Vanguard Financial Services Application: Customer transaction records where account numbers are replaced with random tokens. The mapping table is held by a separate internal department with access controls. These remain personal data because:
- Vanguard holds the re-identification key internally
- Re-identification requires minimal effort (database lookup)
- The data was processed for purposes relating to specific customers
Case 2: Behavioural Profiles Without Direct Identifiers
A profile built from browsing behaviour, purchase patterns, and location data — even without a name or email — constitutes personal data when the profile enables singling out the individual. The Article 29 Working Party in Opinion 4/2007 on the concept of personal data confirmed that "a profile can in itself be sufficient to identify a specific user."
Case 3: Encrypted Data
Encrypted personal data remains personal data for the controller who holds the decryption key. For a third party without the key and no reasonable means to obtain it, the encrypted data may not constitute personal data (applying the Breyer relative approach). However, this assessment must account for future cryptanalytic capabilities.
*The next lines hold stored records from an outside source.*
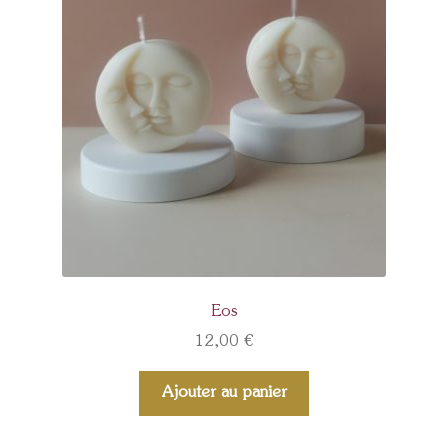
Eos
12,00
€
Ajouter au panier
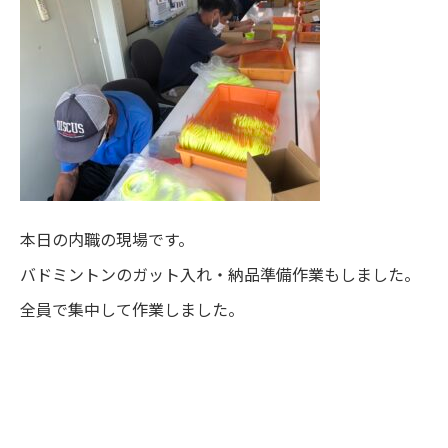
本日の内職の現場です。
バドミントンのガット入れ・納品準備作業もしました。
全員で集中して作業しました。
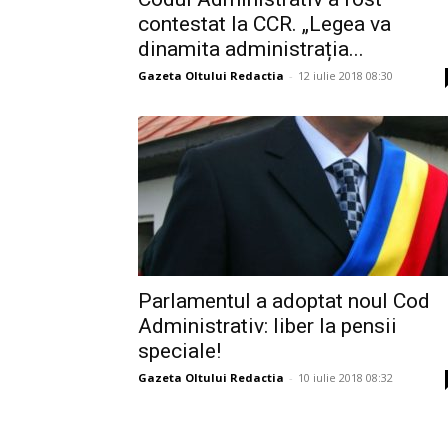
contestat la CCR. „Legea va
dinamita administrația...
Gazeta Oltului Redactia
-
12 iulie 2018 08:30
Parlamentul a adoptat noul Cod
Administrativ: liber la pensii
speciale!
Gazeta Oltului Redactia
-
10 iulie 2018 08:32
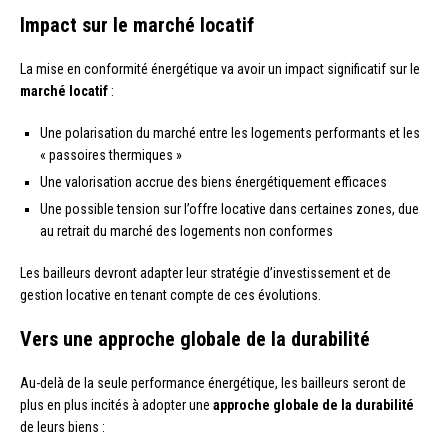
Impact sur le marché locatif
La mise en conformité énergétique va avoir un impact significatif sur le
marché locatif
:
Une polarisation du marché entre les logements performants et les
« passoires thermiques »
Une valorisation accrue des biens énergétiquement efficaces
Une possible tension sur l’offre locative dans certaines zones, due
au retrait du marché des logements non conformes
Les bailleurs devront adapter leur stratégie d’investissement et de
gestion locative en tenant compte de ces évolutions.
Vers une approche globale de la durabilité
Au-delà de la seule performance énergétique, les bailleurs seront de
plus en plus incités à adopter une
approche globale de la durabilité
de leurs biens :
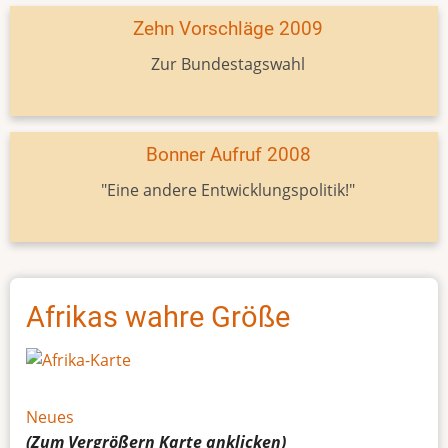
Zehn Vorschläge 2009
Zur Bundestagswahl
Bonner Aufruf 2008
"Eine andere Entwicklungspolitik!"
Afrikas wahre Größe
Neues
(Zum Vergrößern
Karte
anklicken)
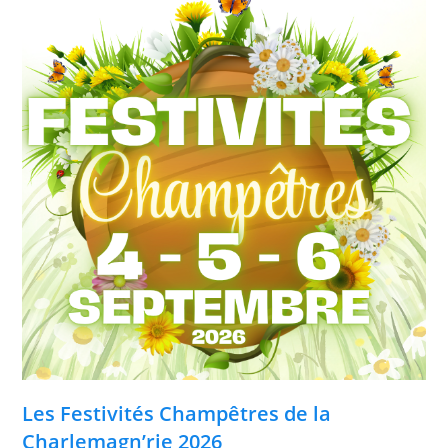
Les Festivités Champêtres de la
Charlemagn’rie 2026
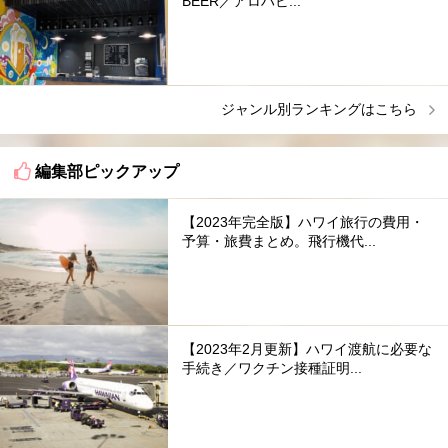
BEER／アロハビ...
ジャンル別ランキングはこちら
編集部ピックアップ
【2023年完全版】ハワイ旅行の費用・
予算・旅費まとめ。飛行機代...
【2023年2月更新】ハワイ渡航に必要な
手続き／ワクチン接種証明...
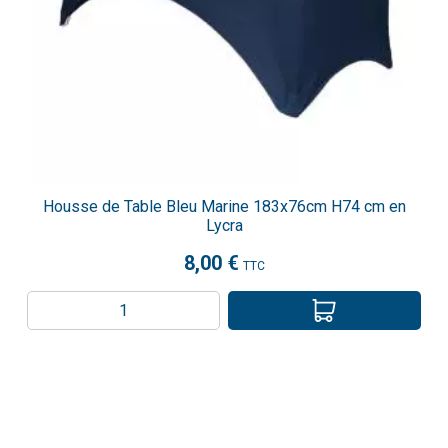
Housse de Table Bleu Marine 183x76cm H74 cm en
Lycra
8,00 €
TTC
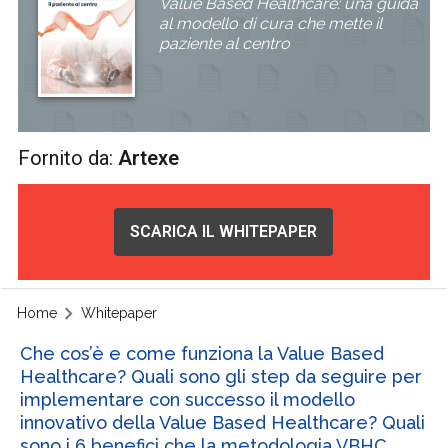
Value Based Healthcare: una guida
al modello di cura che mette il
paziente al centro
Fornito da:
Artexe
SCARICA IL WHITEPAPER
Home
Whitepaper
Che cos’è e come funziona la Value Based
Healthcare? Quali sono gli step da seguire per
implementare con successo il modello
innovativo della Value Based Healthcare? Quali
sono i 6 benefici che la metodologia VBHC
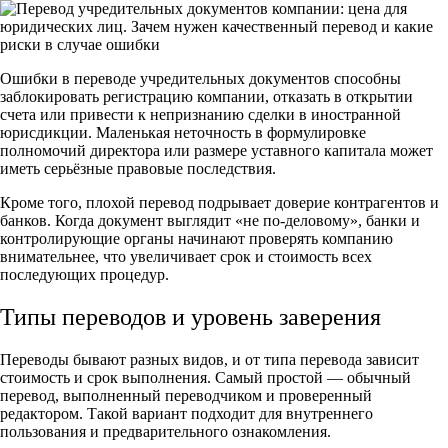
Ошибки в переводе учредительных документов способны
заблокировать регистрацию компании, отказать в открытии
счета или привести к непризнанию сделки в иностранной
юрисдикции. Маленькая неточность в формулировке
полномочий директора или размере уставного капитала может
иметь серьёзные правовые последствия.
Кроме того, плохой перевод подрывает доверие контрагентов и
банков. Когда документ выглядит «не по‑деловому», банки и
контролирующие органы начинают проверять компанию
внимательнее, что увеличивает срок и стоимость всех
последующих процедур.
Типы переводов и уровень заверения
Переводы бывают разных видов, и от типа перевода зависит
стоимость и срок выполнения. Самый простой — обычный
перевод, выполненный переводчиком и проверенный
редактором. Такой вариант подходит для внутреннего
пользования и предварительного ознакомления.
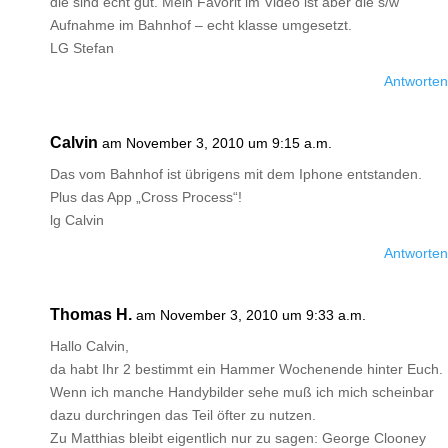
die sind echt gut. Mein Favorit im Video ist aber die s/w
Aufnahme im Bahnhof – echt klasse umgesetzt.
LG Stefan
Antworten
Calvin
am November 3, 2010 um 9:15 a.m.
Das vom Bahnhof ist übrigens mit dem Iphone entstanden.
Plus das App „Cross Process“!
lg Calvin
Antworten
Thomas H.
am November 3, 2010 um 9:33 a.m.
Hallo Calvin,
da habt Ihr 2 bestimmt ein Hammer Wochenende hinter Euch.
Wenn ich manche Handybilder sehe muß ich mich scheinbar
dazu durchringen das Teil öfter zu nutzen.
Zu Matthias bleibt eigentlich nur zu sagen: George Clooney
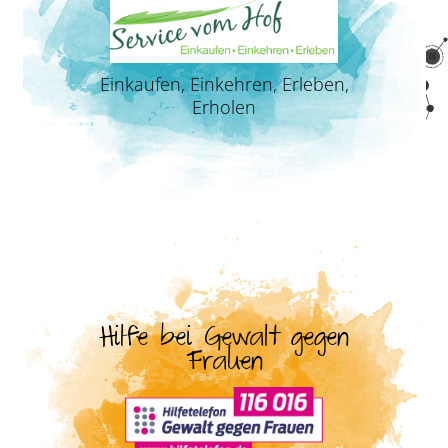
Einkaufen, Einkehren, Erleben,
Erholen
Hilfe bei Gewalt gegen
Frauen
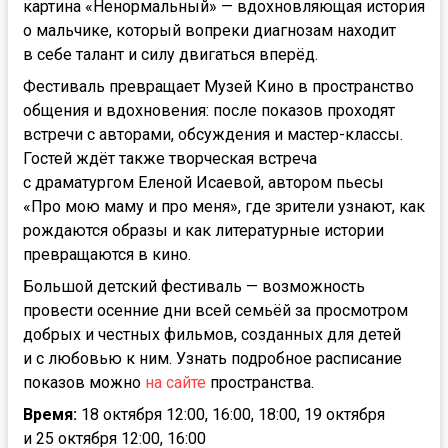
картина «Ненормальный» — вдохновляющая история
о мальчике, который вопреки диагнозам находит
в себе талант и силу двигаться вперёд.
Фестиваль превращает Музей Кино в пространство
общения и вдохновения: после показов проходят
встречи с авторами, обсуждения и мастер-классы.
Гостей ждёт также творческая встреча
с драматургом Еленой Исаевой, автором пьесы
«Про мою маму и про меня», где зрители узнают, как
рождаются образы и как литературные истории
превращаются в кино.
Большой детский фестиваль — возможность
провести осенние дни всей семьёй за просмотром
добрых и честных фильмов, созданных для детей
и с любовью к ним. Узнать подробное расписание
показов можно
на сайте
пространства.
Время:
18 октября 12:00, 16:00, 18:00, 19 октября
и 25 октября 12:00, 16:00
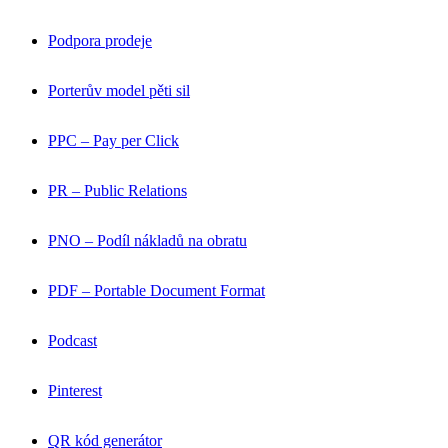
Podpora prodeje
Porterův model pěti sil
PPC – Pay per Click
PR – Public Relations
PNO – Podíl nákladů na obratu
PDF – Portable Document Format
Podcast
Pinterest
QR kód generátor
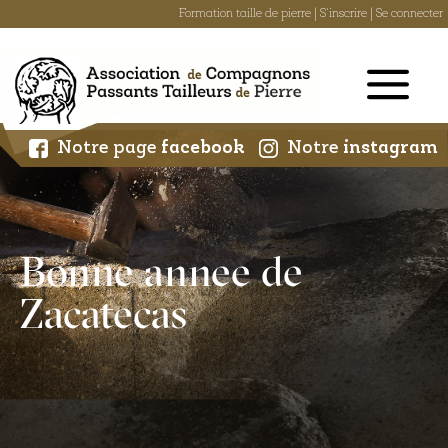
Formation taille de pierre
|
S'inscrire
|
Se connecter
Skip
to
content
Notre page
facebook
Notre
instagram
Bonne annee de
Zacatecas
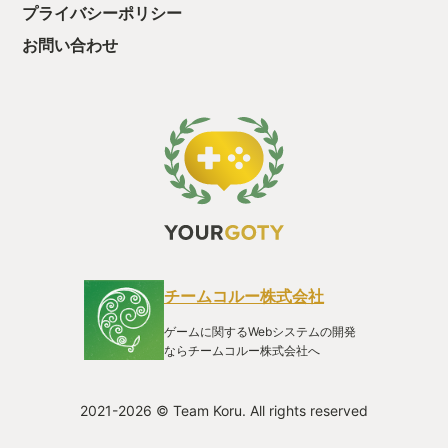
が使われていたりして、ただただ胸が熱くなる自分が居まし
プライバシーポリシー
た。 アリーナ姫やトルネコなどなど各キャラクターに人気があ
るのも「Ⅳ」の特徴で、ピサロが主人公になってゲームが発売
お問い合わせ
されると聞いた時は素直にテンションが上がり家族にその姿を
隠すのに大変でした。 少し話がそれましたが、それ程にストー
リーやBGMで熱くなり、時には目頭も熱くさせた2023年のゲ
ームはドラゴンクエストⅣでしたのでYOUR GOTYとして初め
てレビューさせて頂きます。 長文駄文申し訳御座いません。 皆
様のレビューも楽しく読ませて頂きプレイするゲームの参考に
したいと思います。 このような企画を考えて頂き ありがとうご
ざいました。
チームコルー株式会社
ゲームに関するWebシステムの開発
ならチームコルー株式会社へ
2021-2026 © Team Koru. All rights reserved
WP29 Opinion 4/2007 — Key Principles
The Article 29 Working Party Opinion 4/2007 on the concept of personal data established foundational interpretive guidance:
- Content element: Information "about" a person exists when the content concerns that individual, regardless of purpose or result
- Purpose element: Data is "about" a person when it is used or likely to be used to evaluate, treat, or influence that person
- Result element: Data is "about" a person when processing is likely to have an impact on that person's rights or interests
- Any one element suffices: Data need only satisfy the content, purpose, OR result element to "relate to" a person
Implementation Procedure for Vanguard Financial Services
Step 1: Data Element Inventory
For each system, catalogue every data element collected, stored, or processed. Record:
- Field name and data type
- Source of data (collected from data subject, derived, inferred, received from third party)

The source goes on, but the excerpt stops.